The basic idea is to provide the users with the illusion of a single powerful timesharing system, when in fact, the system is implememented on a collection of machines, potentially distributed among several countries.
This research has led to the design of the Amoeba distributed operating system, which is being used as a prototype and vehicle for further research. In this paper we will discuss the current state of the Amoeba operating system and discuss some of the lessons learnt in the course of design and implemention of the system. The chief goal of the research effort is to build a distributed operating system that is transparent to the users.
This concept can best be illustrated by contrasting it with a network operating system, in which each machine retains its own identity. With a network operating system, each user logs into one specific machine, his home machine. When a program is started, it executes on the home machine, unless the user gives an explicit command to run it elsewhere. Similarly, files are local unless a remote file system is explicitly mounted or files are explicitly copied. In short, the user is clearly aware that multiple independent computers exist, and must deal with them explicitly. In a transparent distributed operating system, in contrast, users effectively log into the system as a whole, and not to a specific machine.

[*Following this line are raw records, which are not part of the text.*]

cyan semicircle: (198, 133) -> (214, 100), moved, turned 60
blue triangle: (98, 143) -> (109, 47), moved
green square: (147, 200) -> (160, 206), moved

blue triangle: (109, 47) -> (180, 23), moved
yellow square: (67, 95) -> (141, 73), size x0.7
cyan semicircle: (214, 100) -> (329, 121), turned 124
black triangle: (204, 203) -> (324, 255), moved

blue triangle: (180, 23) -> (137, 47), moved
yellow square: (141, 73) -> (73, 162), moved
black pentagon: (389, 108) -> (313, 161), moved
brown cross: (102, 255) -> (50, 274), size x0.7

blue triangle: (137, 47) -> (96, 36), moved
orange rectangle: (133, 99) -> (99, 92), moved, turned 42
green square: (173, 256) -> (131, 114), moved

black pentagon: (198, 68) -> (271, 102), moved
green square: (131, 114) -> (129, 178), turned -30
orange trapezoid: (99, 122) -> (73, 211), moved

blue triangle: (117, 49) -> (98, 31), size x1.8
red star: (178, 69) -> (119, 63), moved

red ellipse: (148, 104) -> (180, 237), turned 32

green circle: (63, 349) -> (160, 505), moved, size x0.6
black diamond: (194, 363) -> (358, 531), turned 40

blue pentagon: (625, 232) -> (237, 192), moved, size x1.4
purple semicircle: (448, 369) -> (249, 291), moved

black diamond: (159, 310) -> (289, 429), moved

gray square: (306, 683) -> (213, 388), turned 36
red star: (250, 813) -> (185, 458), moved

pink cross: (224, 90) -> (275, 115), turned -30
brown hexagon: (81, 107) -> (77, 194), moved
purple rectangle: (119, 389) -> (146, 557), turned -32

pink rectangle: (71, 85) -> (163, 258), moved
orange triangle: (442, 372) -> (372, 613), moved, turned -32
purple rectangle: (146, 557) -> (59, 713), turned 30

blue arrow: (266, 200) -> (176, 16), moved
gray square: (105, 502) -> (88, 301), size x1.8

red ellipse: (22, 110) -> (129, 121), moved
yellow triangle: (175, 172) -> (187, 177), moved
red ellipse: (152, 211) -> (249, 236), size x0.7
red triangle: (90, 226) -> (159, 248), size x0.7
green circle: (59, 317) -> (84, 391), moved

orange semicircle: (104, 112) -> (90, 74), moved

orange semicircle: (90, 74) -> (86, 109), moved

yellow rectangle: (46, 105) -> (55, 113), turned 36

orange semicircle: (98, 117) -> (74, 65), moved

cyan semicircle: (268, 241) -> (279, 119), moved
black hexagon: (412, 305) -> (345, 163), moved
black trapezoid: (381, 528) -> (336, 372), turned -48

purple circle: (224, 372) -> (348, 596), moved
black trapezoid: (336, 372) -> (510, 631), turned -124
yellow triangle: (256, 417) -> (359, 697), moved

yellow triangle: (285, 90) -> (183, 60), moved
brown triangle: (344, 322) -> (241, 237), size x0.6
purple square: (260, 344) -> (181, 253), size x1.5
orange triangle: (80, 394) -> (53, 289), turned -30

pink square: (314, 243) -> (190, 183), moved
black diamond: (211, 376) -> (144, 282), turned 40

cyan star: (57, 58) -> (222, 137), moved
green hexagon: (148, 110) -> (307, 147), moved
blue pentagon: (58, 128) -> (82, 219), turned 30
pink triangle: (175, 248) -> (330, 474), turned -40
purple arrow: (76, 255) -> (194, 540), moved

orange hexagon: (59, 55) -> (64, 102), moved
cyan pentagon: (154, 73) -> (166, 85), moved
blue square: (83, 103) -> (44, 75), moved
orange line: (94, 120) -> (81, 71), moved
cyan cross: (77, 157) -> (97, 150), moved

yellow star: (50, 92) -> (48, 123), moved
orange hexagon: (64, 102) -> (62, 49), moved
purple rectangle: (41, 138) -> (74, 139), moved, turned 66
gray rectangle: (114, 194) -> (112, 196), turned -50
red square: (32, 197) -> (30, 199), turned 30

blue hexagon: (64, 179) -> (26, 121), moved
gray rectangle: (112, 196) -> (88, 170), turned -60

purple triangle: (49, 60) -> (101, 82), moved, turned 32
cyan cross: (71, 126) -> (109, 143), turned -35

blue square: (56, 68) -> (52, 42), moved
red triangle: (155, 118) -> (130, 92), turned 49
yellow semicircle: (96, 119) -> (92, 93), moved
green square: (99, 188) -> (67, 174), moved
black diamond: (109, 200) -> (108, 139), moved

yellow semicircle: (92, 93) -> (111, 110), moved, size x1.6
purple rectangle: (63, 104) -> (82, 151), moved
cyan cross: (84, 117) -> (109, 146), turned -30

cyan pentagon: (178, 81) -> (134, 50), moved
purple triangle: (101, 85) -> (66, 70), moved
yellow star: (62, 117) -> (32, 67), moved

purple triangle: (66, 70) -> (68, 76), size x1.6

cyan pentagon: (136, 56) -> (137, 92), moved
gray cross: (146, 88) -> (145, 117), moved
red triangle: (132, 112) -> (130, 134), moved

When a program is run, the system, not the user, decides the best place to run it. The user isnot even aware of this choice. Finally, there is a single, system wide file system. The files in a single directory may be located on different machines possibly in different countries. There is no concept of file transfer, uploading or downloading from servers, or mounting remote file systems. A file’s position in the directory hierarchy has no relation to its location.